The forward orderbook is diminishing and the major tanker-building shipyards have newbuilding slots open in 2019/2020. As a consequence, newbuildings are becoming more attractive.
Finding funding is the issue. Under new banking rules, the European banks must maintain a much higher level of capital, and shipping performs poorly in the internal race for capital. In addition, the internal structure of shipping departments is more expensive.
One banker stated that half his staff members were engaged in meeting KYC, FACA, tax, ethics and compliance regulations. Banks favour corporate finance and ongoing fees and margins from the cross-selling of services and look to scale up through organising consolidation and mergers of clients. This favours the larger US$250M-plus capitalised client base, at the expense of the smaller clients. Banks still provide the majority of finance in shipping, but it is much harder to find.
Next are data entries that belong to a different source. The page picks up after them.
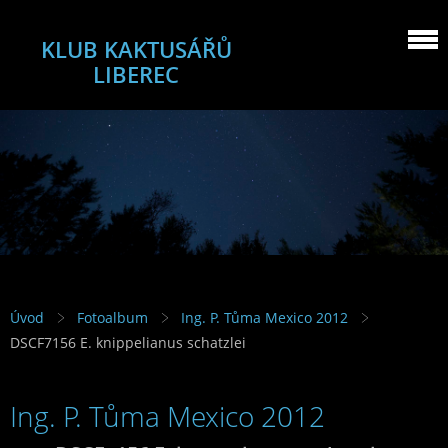
KLUB KAKTUSÁŘŮ
LIBEREC
Úvod
Fotoalbum
Ing. P. Tůma Mexico 2012
DSCF7156 E. knippelianus schatzlei
Ing. P. Tůma Mexico 2012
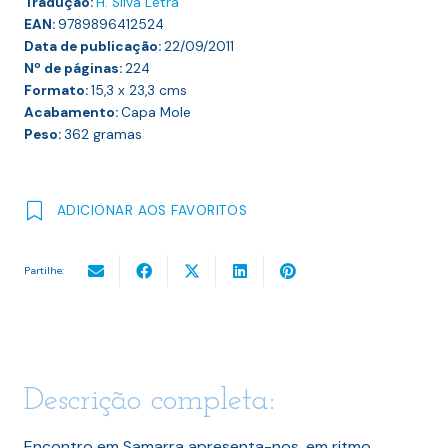
Tradução:
H. Silva Letra
EAN:
9789896412524
Data de publicação:
22/09/2011
Nº de páginas:
224
Formato:
15,3 x 23,3
cms
Acabamento:
Capa Mole
Peso:
362
gramas
ADICIONAR AOS FAVORITOS
Partilhe:
Descrição completa:
Encontro em Samarra apresenta-nos, em ritmo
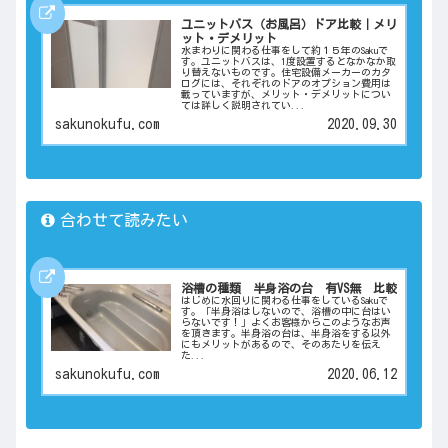
ユニットバス（お風呂）ドア比較｜メリ
ット・デメリット
水まわりに関わる仕事をして約１５年のSakuで
す。ユニットバスは、1度設置するとなかなか取
り替えないものです。住宅設備メーカーのカタ
ログには、それぞれのドアのオプション費用は
載っていますが、メリット・デメリットについ
ては詳しく説明されてい...
sakunokufu.com
2020.09.30
合わせて読みたい
浴槽の種類 半身浴の台 有VS無 比較
はじめに水回りに関わる仕事をしているSakuで
す。「半身浴はしないので、浴槽の中に台はい
らないです！」よくお客様からこのようなお声
を頂きます。半身浴の台は、半身浴をする以外
にもメリットがあるので、そのあたりを伝え
た...
sakunokufu.com
2020.06.12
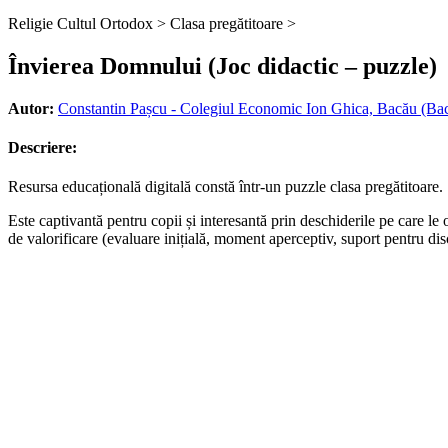
Religie Cultul Ortodox >
Clasa pregătitoare >
Învierea Domnului (Joc didactic – puzzle)
Autor:
Constantin Pașcu - Colegiul Economic Ion Ghica, Bacău (Ba
Descriere:
Resursa educațională digitală constă într-un puzzle clasa pregătitoare.
Este captivantă pentru copii și interesantă prin deschiderile pe care le
de valorificare (evaluare inițială, moment aperceptiv, suport pentru disc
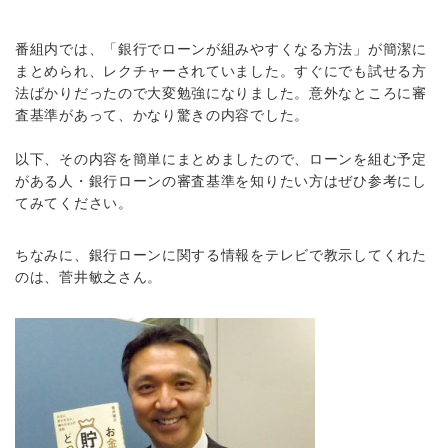
番組内では、「銀行でローンが組みやすくなる方法」が簡潔に
まとめられ、レクチャーされていました。すぐにでも試せる方
法ばかりだったので大変勉強になりました。意外なところに審
査基準があって、かなり驚きの内容でした。
以下、その内容を簡単にまとめましたので、ローンを組む予定
がある人・銀行ローンの審査基準を知りたい方はぜひ参考にし
てみてください。
ちなみに、銀行ローンに関する情報をテレビで教示してくれた
のは、菅井敏之さん。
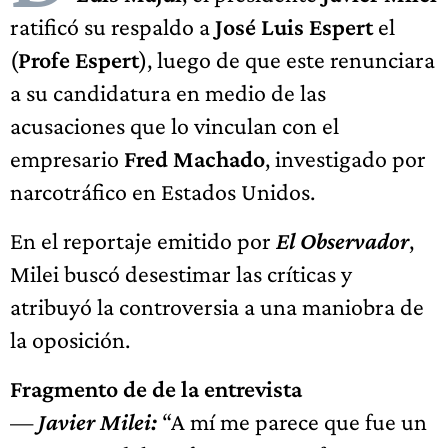
ratificó su respaldo a
José Luis Espert
el
(
Profe Espert
), luego de que este renunciara
a su candidatura en medio de las
acusaciones que lo vinculan con el
empresario
Fred Machado
, investigado por
narcotráfico en Estados Unidos.
En el reportaje emitido por
El Observador
,
Milei buscó desestimar las críticas y
atribuyó la controversia a una maniobra de
la oposición.
Fragmento de de la entrevista
—
Javier Milei:
“A mí me parece que fue un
Chinese leasing companies such as ICBC Leasing have stepped into the void left by the departing shipping banks. Naturally, they are financing vessels under construction in Chinese shipyards, but not exclusively, and the ship leasing side of the business is growing rapidly. ICBC Leasing head of shipping Yang Changkun revealed that the portfolio is now US$7.1Bn, which is approximately the same size as that of Fortis Bank’s shipping book in 2008. Mr Yang’s pitch was that ICBC Leasing is looking for more co-leasing partners – a partner runs the ship while ICBC Leasing enjoys the stability of earnings.
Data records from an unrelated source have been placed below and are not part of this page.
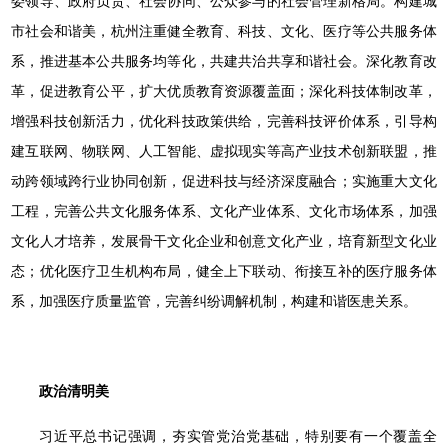
委领导、政府负责、社会协同、公众参与的社会管理新格局。构建城
市社会和谐美，杭州注重健全教育、科技、文化、医疗等公共服务体
系，推进基本公共服务均等化，共建共治共享和谐社会。深化教育改
革，促进教育公平，扩大优质教育资源覆盖面；深化科技体制改革，
增强科技创新活力，优化科技政策供给，完善科技评价体系，引导构
建互联网、物联网、人工智能、虚拟现实等高产业技术创新联盟，推
动跨领域跨行业协同创新，促进科技与经济深度融合；实施重大文化
工程，完善公共文化服务体系、文化产业体系、文化市场体系，加强
文化人才培养，发展骨干文化企业和创意文化产业，培育新型文化业
态；优化医疗卫生机构布局，健全上下联动、衔接互补的医疗服务体
系，加强医疗质量监管，完善纠纷调解机制，构建和谐医患关系。
政治清明美
习近平总书记强调，夯实管党治党基础，特别要有一个覆盖全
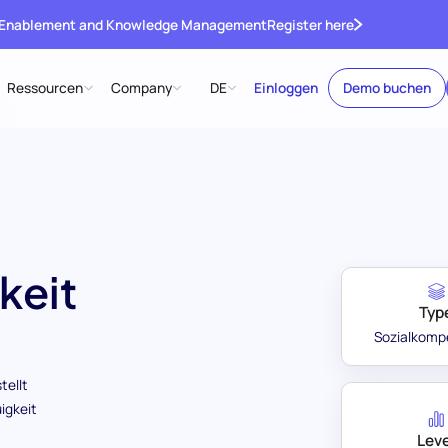
 Enablement and Knowledge Management
Register here
Ressourcen
Company
DE
Einloggen
Demo buchen
keit
Typ
Sozialkomp
tellt
igkeit
Leve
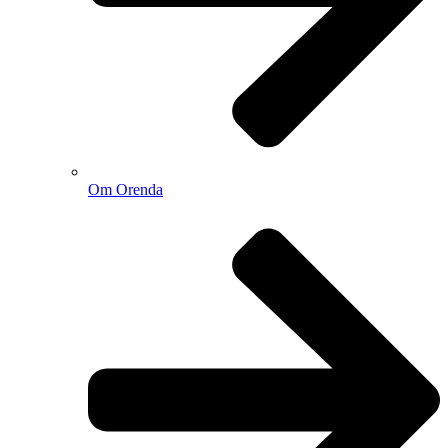
Om Orenda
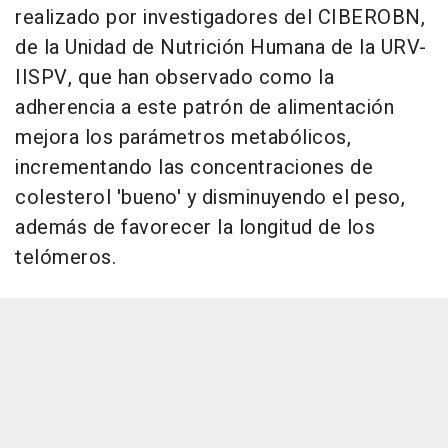
realizado por investigadores del CIBEROBN,
de la Unidad de Nutrición Humana de la URV-
IISPV, que han observado como la
adherencia a este patrón de alimentación
mejora los parámetros metabólicos,
incrementando las concentraciones de
colesterol 'bueno' y disminuyendo el peso,
además de favorecer la longitud de los
telómeros.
But what about small to medium enterprises (US$20-200M capitalisation), which comprise the bulk of shipping companies? Who will finance them? Alternative finance arrangers have stepped in to fill the gap left by the effective closure of the KS market and the retreat of the banks. The alternative finance providers combine layers of finance from different sources.
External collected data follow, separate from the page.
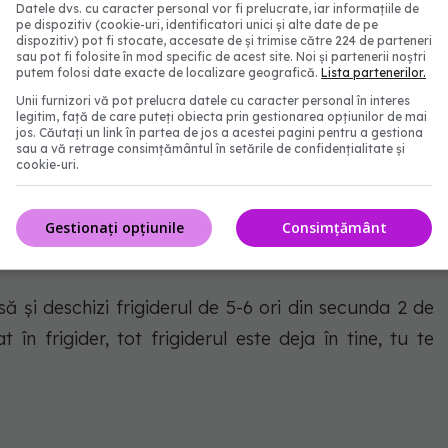
Datele dvs. cu caracter personal vor fi prelucrate, iar informațiile de
pe dispozitiv (cookie-uri, identificatori unici și alte date de pe
de nu ne-am dat noi seama că Ion sau Vasile sau
dispozitiv) pot fi stocate, accesate de și trimise către 224 de parteneri
sau pot fi folosite în mod specific de acest site. Noi și partenerii noștri
 este și depresiv.
putem folosi date exacte de localizare geografică.
Lista partenerilor.
Unii furnizori vă pot prelucra datele cu caracter personal în interes
alcoolic sau toxicoman, ci s-a păstrat și alcoolic, și
legitim, față de care puteți obiecta prin gestionarea opțiunilor de mai
jos. Căutați un link în partea de jos a acestei pagini pentru a gestiona
sau a vă retrage consimțământul în setările de confidențialitate și
cookie-uri.
u că Vasile era depresiv. El a ascuns tristețea în
Când ascunzi tristețea, ceva trebuie să îi ia locul.
Gestionați opțiunile
Consimțământ
 și deschizi frigiderul de 5-6 ori din secunda 2 de
în frigider, tot frigiderul este deja în tine, tu te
Tapping the US market can be one source. US capital markets are at an all-time high, but not the shipping sector, which some investors see as an indication that there is latent value in investing in shipping funds. Another source of funds for the alternative finance provider are pension funds looking to invest a tiny proportion of their funds in high-risk alternative investments, for which shipping fits the profile.
Other sources include high-net-worth individuals in traditional maritime nations such as Norway and Denmark who understand the shipping cycle and wish to invest indirectly via funds created by the alternative finance provider. The alternative finance providers maintain a wide-ranging network of investors to assemble the required level of funding.
This is a complex process, and not cheap. Alternative finance is project-led, and mainly geared toward the five- to 10-year-old secondhand purchase. Newbuildings can be entertained, but as one alternative finance provider stated, anyone who has pursued a newbuilding strategy in the last 20 years has not made the expected returns, and such projects cannot be justified to investors.
Investors are looking for exposure to earnings, which requires operators with a good track record. It is expensive ship days that kill these sorts of projects, noted one participant. Finally, the exit strategy must also be clearly defined at the start. Exit strategies include liquidation through the sale of the asset, sale and leaseback of the asset, or even an IPO, although that is seen as an unlikely event in the current climate.